People also tend to remember correct predictions and forget incorrect ones--both by themselves and others. Today I noticed the cover page of an obscure football "prospectus" book I bought in August. It trumpeted, "Last year, we correctly predicted player X would have a breakout year! We said team Y would return to the playoffs!" That a book of over 300 pages of NFL predictions made four or five correct guesses is not an accomplishment. But it's the correct ones that are remembered.

Many people are also unable to grasp the concepts of randomness or luck. They discount regression to the mean because they expect extreme performances to continue. In the NFL, a team that finishes with a 14-2 record was probably a "fundamentally" 12-4 team that got lucky in a couple games. Fans and bettors may expect much of that 14-2 performance to carry over into the next season, thinking that 11 or 12 wins is a safe bet. But in reality, the team was a "12-win" team the previous season, so the chance of repeating such a successful year would be lower than expected. This effect is compounded when the same phenomenon affects a team's opponents.
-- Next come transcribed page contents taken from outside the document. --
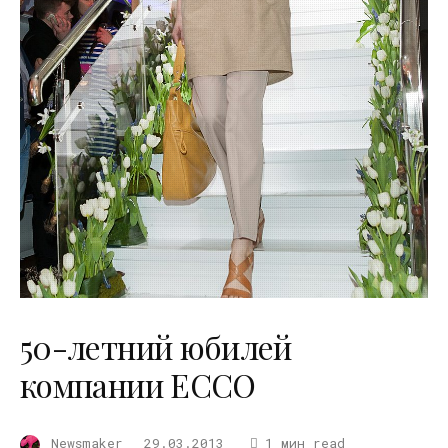
50-летний юбилей
компании ECCO
Newsmaker
29.03.2013
1 мин read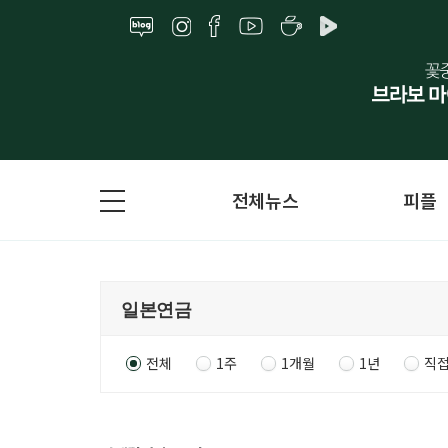
전체뉴스
피플
전체
1주
1개월
1년
직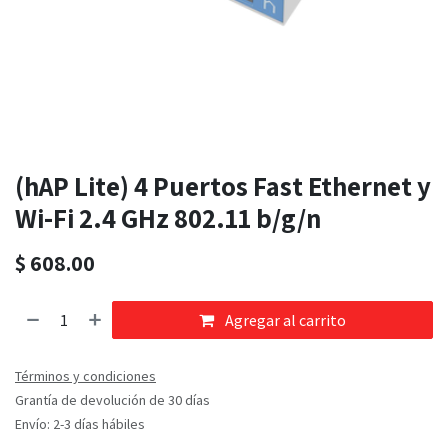
(hAP Lite) 4 Puertos Fast Ethernet y
Wi-Fi 2.4 GHz 802.11 b/g/n
$
608.00
Agregar al carrito
Términos y condiciones
Grantía de devolución de 30 días
Envío: 2-3 días hábiles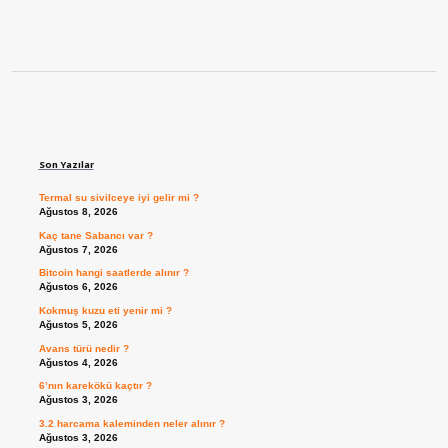
Sidebar
Son Yazılar
Termal su sivilceye iyi gelir mi ?
Ağustos 8, 2026
Kaç tane Sabancı var ?
Ağustos 7, 2026
Bitcoin hangi saatlerde alınır ?
Ağustos 6, 2026
Kokmuş kuzu eti yenir mi ?
Ağustos 5, 2026
Avans türü nedir ?
Ağustos 4, 2026
6’nın karekökü kaçtır ?
Ağustos 3, 2026
3.2 harcama kaleminden neler alınır ?
Ağustos 3, 2026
For example, part of the reason the Ravens and Bengals did not reach their over-under expectations is because division rival Cleveland improved from extremely poor performance.

This field of heuristics and decision-making fascinates me. I'm sure there is a lot of money to be made in not just betting markets, but equity markets. The one thing about sports though, is that it's relatively easy to analyze statistically. And no. I'm sorry to report I did not put my money where my mouth is.